He challenged the State Department to determine whether or not the agency already possessed them, giving the agency until close of business Monday to respond.
The department has asked for an extension, according to Gowdy.
The memos between Blumenthal and Clinton are separate from a batch of nearly 300 messages from Clinton’s private email server that the State Department made public last month.
That initial cache showed Clinton had received about 25 memos from Blumenthal regarding Libya while she was secretary of State.
On Monday, State Department spokesman John Kirby said the agency was “working through” its inventory of messages to “determine if there are emails in that batch that we either didn’t have or may have not provided.”
“Now I will say at least that the more that is asked for in terms of scope, the more resources it will consume here at the State Department, and the more time it will take.

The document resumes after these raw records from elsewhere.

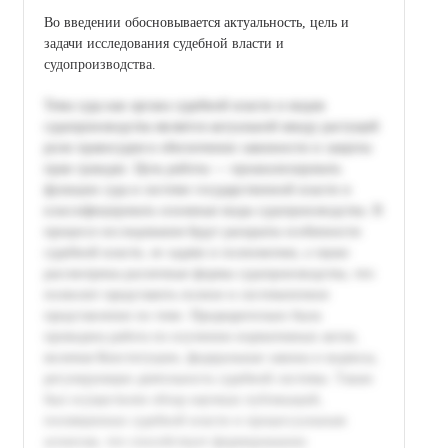
Во введении обосновывается актуальность, цель и
задачи исследования судебной власти и
судопроизводства.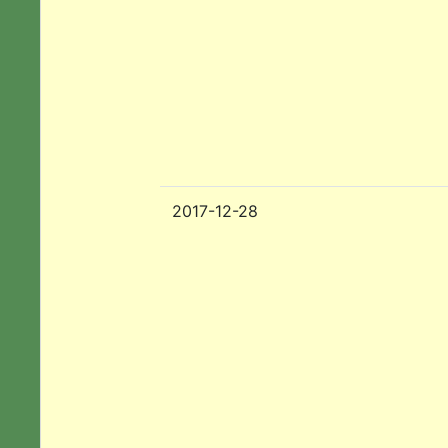
2017-12-28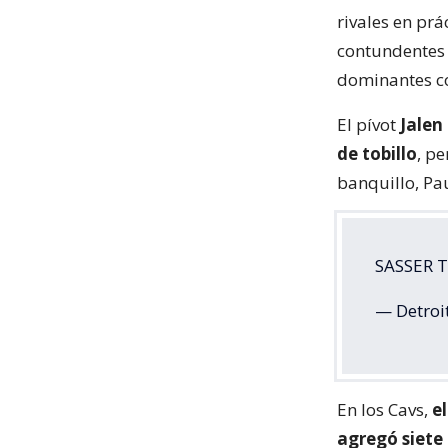
rivales en prá
contundentes c
dominantes co
El pívot
Jalen
de tobillo
, p
banquillo, Pa
SASSER 
— Detroit
En los Cavs,
el
agregó siete 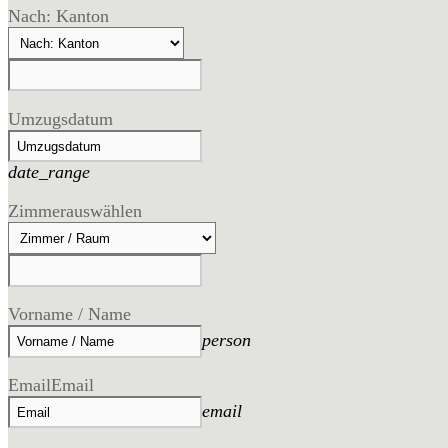
Nach: Kanton
Umzugsdatum
date_range
Zimmer
auswählen
Vorname / Name
person
Email
Email
email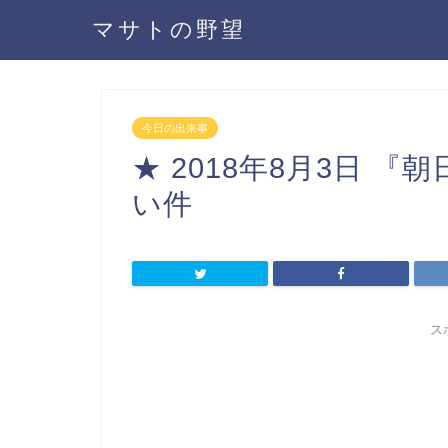
マサトの野望
今日の出来事
★ 2018年8月3日 
い件
ス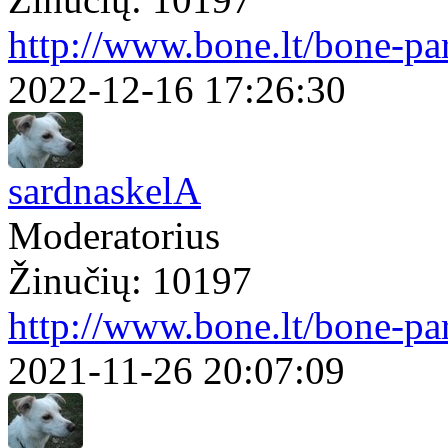
http://www.bone.lt/bone-pa
2022-12-16 17:26:30
sardnaskelA
Moderatorius
Žinučių: 10197
http://www.bone.lt/bone-p
2021-11-26 20:07:09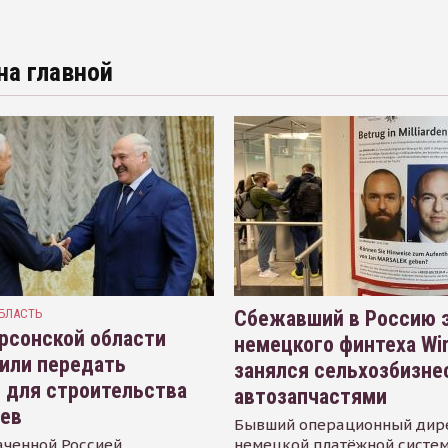
на главной
БЛАСТЬ
Сбежавший в Россию э
рсонской области
немецкого финтеха Wi
или передать
занялся сельхозбизне
 для строительства
автозапчастями
иев
Бывший операционный дир
аченной Россией
немецкой платёжной систем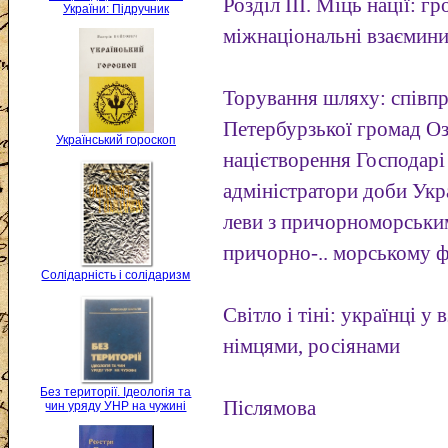
Розділ III. Міць нації: г
України: Підручник
міжнаціональні взаємин
Торування шляху: співпр
Петербурзької громад Оз
Український гороскоп
націєтворення Господарі
адміністратори доби Укр
леви з причорноморськи
причорно-.. морському ф
Солідарність і солідаризм
Світло і тіні: українці у
німцями, росіянами
Без території. Ідеологія та
Післямова
чин уряду УНР на чужині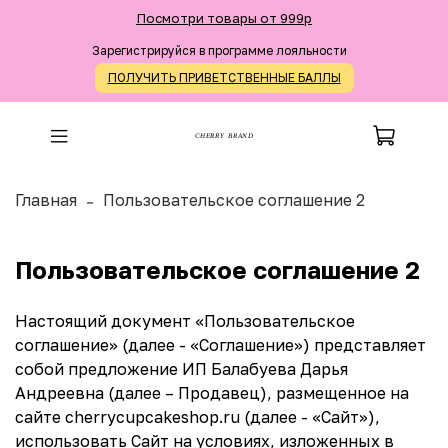
Посмотри товары от 999р
Зарегистрируйся в программе лояльности
ПОЛУЧИТЬ ПРИВЕТСТВЕННЫЕ БАЛЛЫ
CHERRY BRAND
Главная
Пользовательское соглашение 2
Пользовательское соглашение 2
Настоящий документ «Пользовательское
соглашение» (далее - «Соглашение») представляет
собой предложение ИП Балабуева Дарья
Андреевна (далее – Продавец), размещенное на
сайте cherrycupcakeshop.ru (далее - «Сайт»),
использовать Сайт на условиях, изложенных в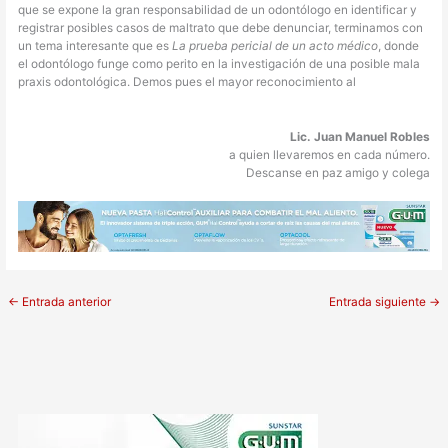
que se expone la gran responsabilidad de un odontólogo en identificar y
registrar posibles casos de maltrato que debe denunciar, terminamos con
un tema interesante que es
La prueba pericial de un acto médico
, donde
el odontólogo funge como perito en la investigación de una posible mala
praxis odontológica. Demos pues el mayor reconocimiento al
Lic. Juan Manuel Robles
a quien llevaremos en cada número.
Descanse en paz amigo y colega
←
Entrada anterior
Entrada siguiente
→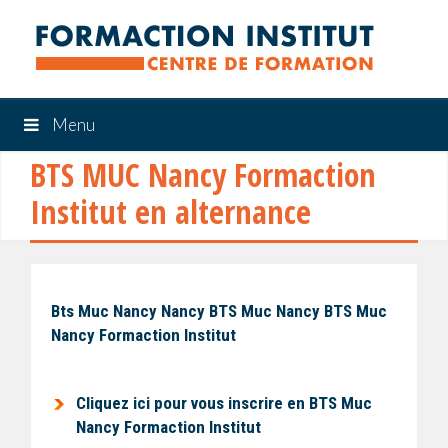
Menu
BTS MUC Nancy Formaction
Institut en alternance
Bts Muc Nancy Nancy BTS Muc Nancy BTS Muc
Nancy Formaction Institut
Cliquez ici pour vous inscrire en BTS Muc
Nancy Formaction Institut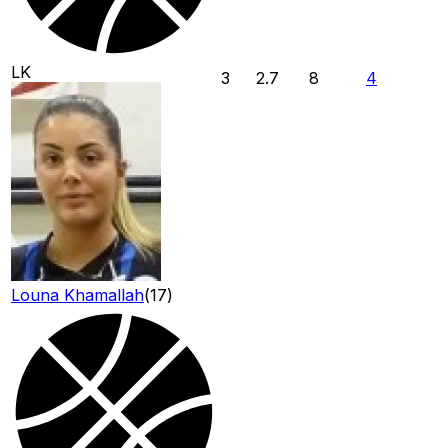
LK
3
2.7
8
4
Louna Khamallah
(
17
)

There’s no doubt about that,” he added. “But … it’s up to them to determine what they want to look at.”
Gowdy dismissed that argument.
“Every request to State is met with delay, a request for extension and pleading to narrow the scope,” he said. “The reality is the State Department under both Secretaries [John] Kerry and Clinton has failed in its obligation to provide transparency for the American people and congressional investigators.”
Gowdy added that panel Democrats “could help speed the process if they would stop providing cover and join the majority in demanding State step-up production.”
“In the end, if President Obama and Secretary Kerry want to fulfill the President’s pledge of the most transparent administration in history, they will ensure the Executive Branch complies with the Select Committee’s outstanding requests,” he added.